OSG is looking for DevOps professionals to join our Cloud Operations team. You'll be a Cloud Engineer part of a growing cross functional technology team who leads the design, implementation and operation of client workloads on the OSG Cloud platform.
Responsibilities
- Function as a key member of the team responsible for the day-to-day, 24x7x365 on-call engineering, system administration, and operation of Paybox Cloud systems.
- Provide review and input into the design of new technical features and architectural changes to the systems.
- Define and implement best practices around various operation processes.
- Perform periodic software updates to systems, and address security vulnerabilities.
- Scale infrastructure to meet growing capacity and launch new applications in both private and public clouds.

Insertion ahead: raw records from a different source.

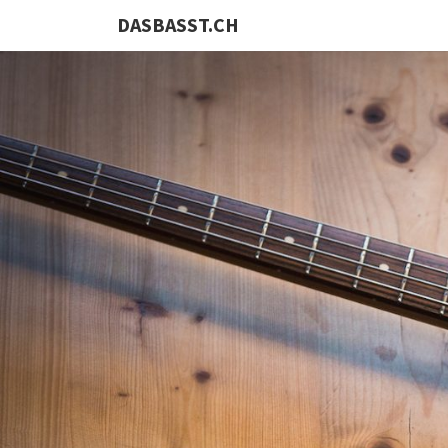
DASBASST.CH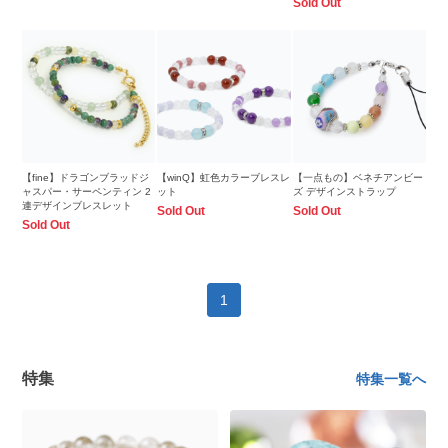
Sold Out
【fine】ドラゴンブラッドジ
【winQ】虹色カラーブレスレ
【一点もの】ベネチアンビー
ャスパー・サーペンティン 2
ット
ズ デザインストラップ
連デザインブレスレット
Sold Out
Sold Out
Sold Out
1
特集
特集一覧へ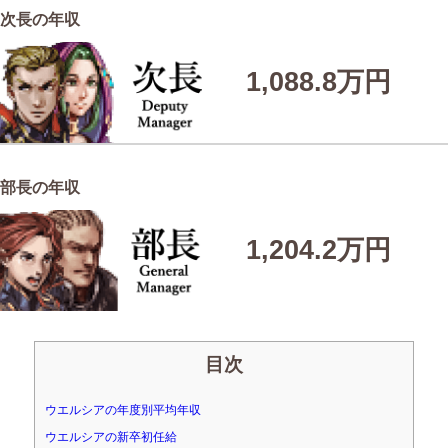
次長の年収
1,088.8万円
部長の年収
1,204.2万円
目次
ウエルシアの年度別平均年収
ウエルシアの新卒初任給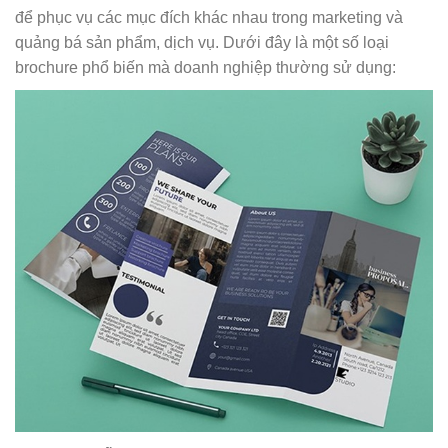
để phục vụ các mục đích khác nhau trong marketing và
quảng bá sản phẩm, dịch vụ. Dưới đây là một số loại
brochure phổ biến mà doanh nghiệp thường sử dụng: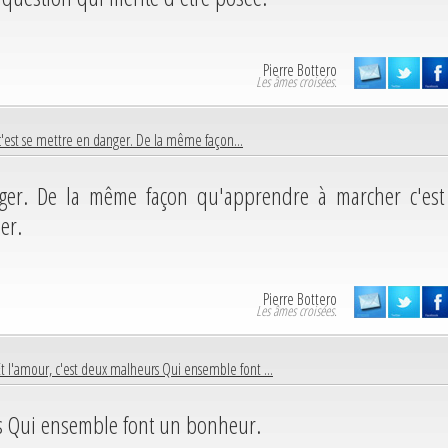
Pierre Bottero
Les âmes croisées.
 c'est se mettre en danger. De la même façon...
anger. De la même façon qu'apprendre à marcher c'est
er.
Pierre Bottero
Les âmes croisées.
Et l'amour, c'est deux malheurs Qui ensemble font ...
rs Qui ensemble font un bonheur.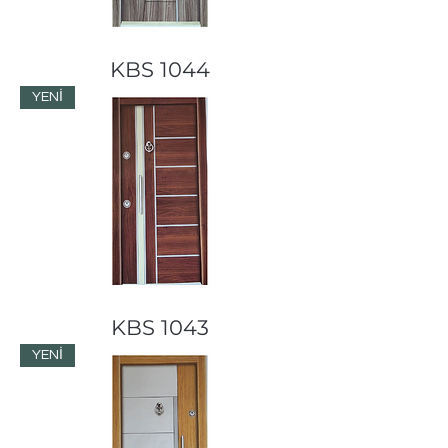
KBS 1044
YENİ
KBS 1043
YENİ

- Lead troubleshooting efforts to find root causes and corrective actions throughout the life of a project.
- Develop tools to automate builds and continuous integration using Octopus Deploy, Jenkins, Terraform, Docker, Kubernetes, etc.
- Develop monitoring solutions and appropriate metrics to measure performance and efficiency of applications using the ELK stack and/or Datadog.
- Own the day-to-day health, uptime, monitoring, and reliability of services.
- Participation in an on-call rotation for after-hours coverage as needed.
- Other duties as assigned.
- Position may require some travel.
Desired Background
- Certification: AWS Certified SysOps Administrator Associate.
- Bachelor's degree in Computer Science, Information Technology, Management Information Systems, related field or equivalent experience.
- 3+ years’ experience in a 24×7 high-availability production environment.
- 3+ years’ experience with System Engineering in private and/or public cloud data center environments.
- 5+ years’ experience working with Windows and Linux based server systems such as Windows Server 2008 – 2016, CentOS, CoreOS, and Ubuntu.
- In depth understanding of TCP/IP LAN/WAN networking technologies and troubleshooting techniques.
- Experience with infrastructure health monitoring and capacity planning using tools such as Solarwinds Orion, Prometheus, Grafana, Elasticsearch, Datadog, etc.
- Experience with hardware or software-based firewalls, load balancers and proxy servers.
- Experience with intrusion detection systems and network and server security hardening.
- Experience with virtualization technologies such as VMWare and KVM.
- Experience with container management platforms (Kubernetes) and container runtimes (Docker).
- Good knowledge of languages such as Python, JavaScript and PowerShell.
- Excellent organizational skills, and oral and written communication skills.
- Ability to work with minimal supervision, making decisions based upon priorities, schedules and an understanding of business initiatives.
- Critical attention to detail, thoroughness and documentation.
Preferred Qualifications
- Certification: AWS Certified DevOps Engineer Professional.
- Previous DevOps experience to act as liaison between development and quality assurance teams as part of the SDLC process.
- Experience with public cloud service providers such as Amazon AWS, Microsoft Azure, Google GCP, etc.
- Experience with deploying server workloads in a multi-tier architecture.
- Experience in REST and SOAP distributed application troubleshooting.
- Experience with cloud data protection and backup operations to support DR/BCP solutions for cloud workloads.
- Experience with relational and NoSQL database technologies.
- Extensive experience with configuration management and infrastructure as code using YAML and tools such as SaltStack, Ansible, Terraform, CloudFormation.
- Experience with CI/CD and automated software delivery pipelines using tools such as Octopus Deploy, Jenkins and Terraform.
- Experience monitoring solutions and appropriate metrics to measure performance and efficiency of applications using tools such as ELK stack and/or Datadog.
- • Experience with source control systems such as VSTS, Azure DevOps and Git.
- • Experience in monitoring, metrics collection, and reporting using open source tools.
- • Good knowledge in automating the management of a data center environment.